Why is a BA now a ticket for a job at a cafe?

Too many college kids live in mom's basement or work at Starbucks. Like most personal finance columnists, I get the letters: what should I do? How can I fix that? For many, the answer is a graduate program. But I also get the letters from graduate students. Some time ago, I found myself talking to a teacher whose school has a large number of impressive sound-based graduate programs originally designed to be added to a professional diploma. law, medicine or business administration. They are now attracting a number of students who are just graduating. He did not understand what the career path of these children was and he was not sure he knew it either.

"It looks good, so they can persuade their parents to pay for it," he said with a hint of guilt.

A new article by Paul Beaudry, David Green and Benjamin Sand states that these worried kids - and their worried parents - are not just imagining things. The phenomenon is too real. Skilled workers with higher degrees are increasingly finding themselves in lower-skilled jobs that do not necessarily require a degree - and in doing so they completely exclude unskilled workers from the labor force.

The graph above shows the average cognitive load of the work done by the students. As you can see, the period 1990-2000 peaked, while the computer revolution created new possibilities for "reflection work". Then he started to fall. A brief recovery around 2006 has been pretty much wrecked by the financial crisis. Meanwhile, their routine work has increased.
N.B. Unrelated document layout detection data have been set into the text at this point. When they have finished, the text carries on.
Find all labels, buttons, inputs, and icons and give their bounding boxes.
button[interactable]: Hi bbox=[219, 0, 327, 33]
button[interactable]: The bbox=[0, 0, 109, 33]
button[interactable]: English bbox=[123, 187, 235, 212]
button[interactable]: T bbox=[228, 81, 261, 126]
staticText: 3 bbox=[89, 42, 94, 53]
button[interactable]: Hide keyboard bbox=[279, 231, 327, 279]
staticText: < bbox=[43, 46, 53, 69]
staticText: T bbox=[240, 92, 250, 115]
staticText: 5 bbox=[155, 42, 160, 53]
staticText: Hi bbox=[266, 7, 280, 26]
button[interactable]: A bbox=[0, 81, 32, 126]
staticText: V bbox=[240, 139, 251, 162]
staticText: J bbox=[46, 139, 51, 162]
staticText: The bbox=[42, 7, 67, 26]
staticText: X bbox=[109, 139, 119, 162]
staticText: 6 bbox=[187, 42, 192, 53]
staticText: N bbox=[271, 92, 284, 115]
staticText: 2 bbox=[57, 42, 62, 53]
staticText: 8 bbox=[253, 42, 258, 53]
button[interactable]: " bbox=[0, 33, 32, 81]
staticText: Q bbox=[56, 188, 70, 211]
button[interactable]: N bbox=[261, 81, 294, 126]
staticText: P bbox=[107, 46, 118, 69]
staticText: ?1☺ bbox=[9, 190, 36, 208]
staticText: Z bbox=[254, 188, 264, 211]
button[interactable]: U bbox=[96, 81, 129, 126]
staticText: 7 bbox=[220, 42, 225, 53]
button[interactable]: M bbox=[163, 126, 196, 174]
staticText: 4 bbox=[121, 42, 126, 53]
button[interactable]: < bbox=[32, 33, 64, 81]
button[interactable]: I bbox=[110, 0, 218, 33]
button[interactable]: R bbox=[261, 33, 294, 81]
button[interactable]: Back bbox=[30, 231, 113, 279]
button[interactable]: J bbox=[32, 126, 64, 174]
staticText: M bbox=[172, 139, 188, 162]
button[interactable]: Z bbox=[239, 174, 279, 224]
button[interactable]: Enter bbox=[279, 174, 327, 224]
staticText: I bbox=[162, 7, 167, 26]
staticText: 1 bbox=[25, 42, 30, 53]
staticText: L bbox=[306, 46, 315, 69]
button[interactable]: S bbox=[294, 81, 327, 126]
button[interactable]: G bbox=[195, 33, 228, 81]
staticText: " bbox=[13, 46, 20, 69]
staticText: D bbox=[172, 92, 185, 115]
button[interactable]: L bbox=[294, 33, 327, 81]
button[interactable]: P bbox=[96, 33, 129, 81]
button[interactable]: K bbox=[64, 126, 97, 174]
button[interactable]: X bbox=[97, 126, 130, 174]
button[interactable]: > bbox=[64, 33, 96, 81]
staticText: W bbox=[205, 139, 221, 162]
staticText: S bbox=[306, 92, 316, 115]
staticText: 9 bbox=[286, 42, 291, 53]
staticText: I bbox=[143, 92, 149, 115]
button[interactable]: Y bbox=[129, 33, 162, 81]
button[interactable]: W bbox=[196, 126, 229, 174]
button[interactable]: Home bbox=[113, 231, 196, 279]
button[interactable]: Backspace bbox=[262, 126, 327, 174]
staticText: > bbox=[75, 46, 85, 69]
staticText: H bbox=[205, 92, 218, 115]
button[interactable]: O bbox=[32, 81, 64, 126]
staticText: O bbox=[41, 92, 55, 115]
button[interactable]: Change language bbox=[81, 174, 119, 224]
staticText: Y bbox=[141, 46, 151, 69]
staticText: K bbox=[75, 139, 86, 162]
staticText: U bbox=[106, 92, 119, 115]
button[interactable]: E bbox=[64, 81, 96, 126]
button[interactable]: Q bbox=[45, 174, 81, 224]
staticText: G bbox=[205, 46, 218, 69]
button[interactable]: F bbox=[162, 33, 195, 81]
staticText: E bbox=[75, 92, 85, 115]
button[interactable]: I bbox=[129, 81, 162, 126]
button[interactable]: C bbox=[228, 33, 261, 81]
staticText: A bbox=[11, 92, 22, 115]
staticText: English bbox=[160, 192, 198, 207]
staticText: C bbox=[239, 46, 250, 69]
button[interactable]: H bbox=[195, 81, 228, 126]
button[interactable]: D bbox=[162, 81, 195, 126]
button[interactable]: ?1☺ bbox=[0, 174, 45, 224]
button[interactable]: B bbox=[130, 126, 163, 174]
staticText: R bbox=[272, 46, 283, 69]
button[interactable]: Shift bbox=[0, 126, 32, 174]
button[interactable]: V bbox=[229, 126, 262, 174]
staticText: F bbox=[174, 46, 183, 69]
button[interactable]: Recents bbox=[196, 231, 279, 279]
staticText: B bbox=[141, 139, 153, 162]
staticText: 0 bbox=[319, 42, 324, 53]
The authors think they have an explanation: during the big computer boom, the returns of cognitive skills increased. Since then, the process has reversed: the demand for cognitive tasks is declining. This may be due to the fact that the installation of robots consumes more resources than their maintenance, or perhaps it is simply that robots perform a growing number of cognitive tasks. But whatever the reason, we no longer want and no longer need so many skilled workers performing unusual tasks with a large analytical component. Workers who can not get these jobs take less skilled jobs. The least qualified workers give up their jobs altogether, many of them eventually becoming disabled.

This is, of course, highly speculative: it is a document. But that would be
explain a lot. Six months ago, a Newsweek article caused a sensation by saying that we risk overinvesting in the university. This argument had three main aspects: first, high college attendance is a reported activity rather than the acquisition of skills; second, more BA students are in jobs that do not need them; and thirdly, a significant number of children do not end up, emancipating themselves with a lot of debt and not having the ability to earn the corresponding money to pay for it.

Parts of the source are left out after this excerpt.